Cette magnifique enluminure qui représente l'arche de Noé ( XII éme siècle, The cRemarquez les noyés et en bas à gauche de l'Arche le couple de ... anthropoïdes?) est l'occasion de savoir un peu plus l'origine de ce mythe, sa signification symbolique et comprendre son usage par le moine Béatus dans son commentaire de l'Apocalypse

Élohim se souvint de Noé, de tous les animaux et de tous les bestiaux qui étaient avec lui dans l’arche. Élohim fit passer un vent sur la terre et les eaux s’apaisèrent. Alors se fermèrent les fontaines de l’Abîme et les écluses des cieux, l’averse des cieux fut retenue, les eaux revinrent de dessus la terre, allant et revenant, et les eaux décrurent au bout de cent cinquante jours.

Au septième mois, au dix-septième jour du mois, l’arche se reposa sur les monts d’Ararat.

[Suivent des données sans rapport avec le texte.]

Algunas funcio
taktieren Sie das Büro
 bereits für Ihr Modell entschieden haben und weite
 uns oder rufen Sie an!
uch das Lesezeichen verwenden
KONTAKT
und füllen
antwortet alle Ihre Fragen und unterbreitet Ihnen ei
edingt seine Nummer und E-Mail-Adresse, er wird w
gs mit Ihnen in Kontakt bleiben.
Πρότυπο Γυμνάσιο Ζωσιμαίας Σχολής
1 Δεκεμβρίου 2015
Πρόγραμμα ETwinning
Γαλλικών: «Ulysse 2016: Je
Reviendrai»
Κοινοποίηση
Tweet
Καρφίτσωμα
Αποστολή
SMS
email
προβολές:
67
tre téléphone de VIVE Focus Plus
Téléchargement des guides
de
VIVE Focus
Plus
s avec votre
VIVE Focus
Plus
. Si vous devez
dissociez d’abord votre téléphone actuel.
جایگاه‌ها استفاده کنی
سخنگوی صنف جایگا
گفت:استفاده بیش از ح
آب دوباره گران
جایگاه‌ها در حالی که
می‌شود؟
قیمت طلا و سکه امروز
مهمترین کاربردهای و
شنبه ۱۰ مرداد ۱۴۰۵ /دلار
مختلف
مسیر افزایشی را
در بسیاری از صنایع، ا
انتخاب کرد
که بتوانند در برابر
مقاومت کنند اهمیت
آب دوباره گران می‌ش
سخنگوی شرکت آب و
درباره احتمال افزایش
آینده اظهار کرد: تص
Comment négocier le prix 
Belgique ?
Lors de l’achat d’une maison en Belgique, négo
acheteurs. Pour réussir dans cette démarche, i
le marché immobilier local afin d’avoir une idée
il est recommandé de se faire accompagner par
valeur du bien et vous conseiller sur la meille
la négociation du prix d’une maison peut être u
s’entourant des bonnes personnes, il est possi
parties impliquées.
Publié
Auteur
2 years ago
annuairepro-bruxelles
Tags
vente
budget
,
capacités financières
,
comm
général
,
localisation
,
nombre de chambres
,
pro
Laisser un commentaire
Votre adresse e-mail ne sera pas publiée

Les eaux allèrent en décroissant jusqu’au dixième mois. Au dixième mois, le premier du mois, apparurent les sommets des montagnes. (Genèse VIII, 1-5)

Au bout de quarante jours, Noé ouvrit la fenêtre de l’arche qu’il avait faite et lâcha le corbeau. Celui-ci sortit allant et revenant jusqu’à ce que les eaux fussent séchées de dessus la terre. Puis il lâcha d’auprès de lui la colombe, pour voir si les eaux avaient diminué de la surface du sol. La colombe ne trouva pas d’endroit où reposer la plante de son pied et elle revint vers lui dans l’arche, car les eaux étaient sur la surface de toute la terre. Il étendit sa main, la prit et la ramena vers lui dans l’arche.

II attendit encore sept autres jours et recommença à lâcher la colombe hors de l’arche. La colombe vint à lui, au temps du soir, et voici qu’en sa bouche il y avait une feuille d’olivier toute fraîche. Alors Noé sut que les eaux avaient diminué de dessus la terre. II attendit encore sept autres jours et lâcha la colombe, mais elle ne revint plus vers lui. (Genèse VIII, 6-12)

En l’an six cent un, au premier mois, au premier jour du mois, il advint que les eaux s’étaient desséchées de dessus la terre. Noé écarta la couverture de l’arche et regarda. Or, voici que la surface du sol était desséchée. Au deuxième mois, au vingt-septième jour du mois, la terre était sèche.

Élohim parla à Noé, en disant : « Sors de l’arche, toi et ta femme, tes fils et les femmes de tes fils avec toi.  » Fais sortir avec toi tous les animaux qui sont avec toi, de toute chair : oiseaux, bestiaux, et tous les reptiles qui rampent sur la terre. Qu’ils foisonnent sur la terre, qu’ils fructifient et se multiplient sur la terre! ». Noé sortit donc, ainsi que ses fils, sa femme et les femmes de ses fils avec lui. Tous les animaux, tous les oiseaux, tous les reptiles qui rampent sur la terre, selon leurs familles, sortirent de l’arche.

Noé bâtit un autel à lahvé, il prit de toutes les bêtes pures et de tous les oiseaux purs, il fit monter des holocaustes sur l’autel. lahvé sentit l’odeur apaisante et lahvé dit en son cœur : « Je ne recommencerai plus à maudire le sol à cause de l’homme, car l’objet du cœur de l’homme est le mal, dès sa jeunesse, et je ne recommencerai plus à frapper tout vivant comme je l’ai fait :

Tous les jours que la terre durera,

Semailles et moisson, froid et chaud,

Été et hiver, jour et nuit

Point ne cesseront. (Genèse VIII, 13-22)

Beatus de Liébana était un moine espagnol du monastère de San Martín de Turieno, aujourd'hui Santo Toribio de Liébana, dans la comarca de Liébana) dans les Pics d'Europe (Région de Cantabrie), mort en 798, auteur, entre autres, d'un Commentaire de l'Apocalypse qui fut un des ouvrages les plus célèbres du Haut Moyen Âge espagnol, en raison de sa dimension théologique mais aussi politique.

On appelle Beatus les manuscrits espagnols des xe siècle et xie siècle, plus ou moins abondamment illustrés, où sont copiés l'Apocalypse de Jean et les Commentaires de ce texte rédigés au viiie siècle par le moine Beatus.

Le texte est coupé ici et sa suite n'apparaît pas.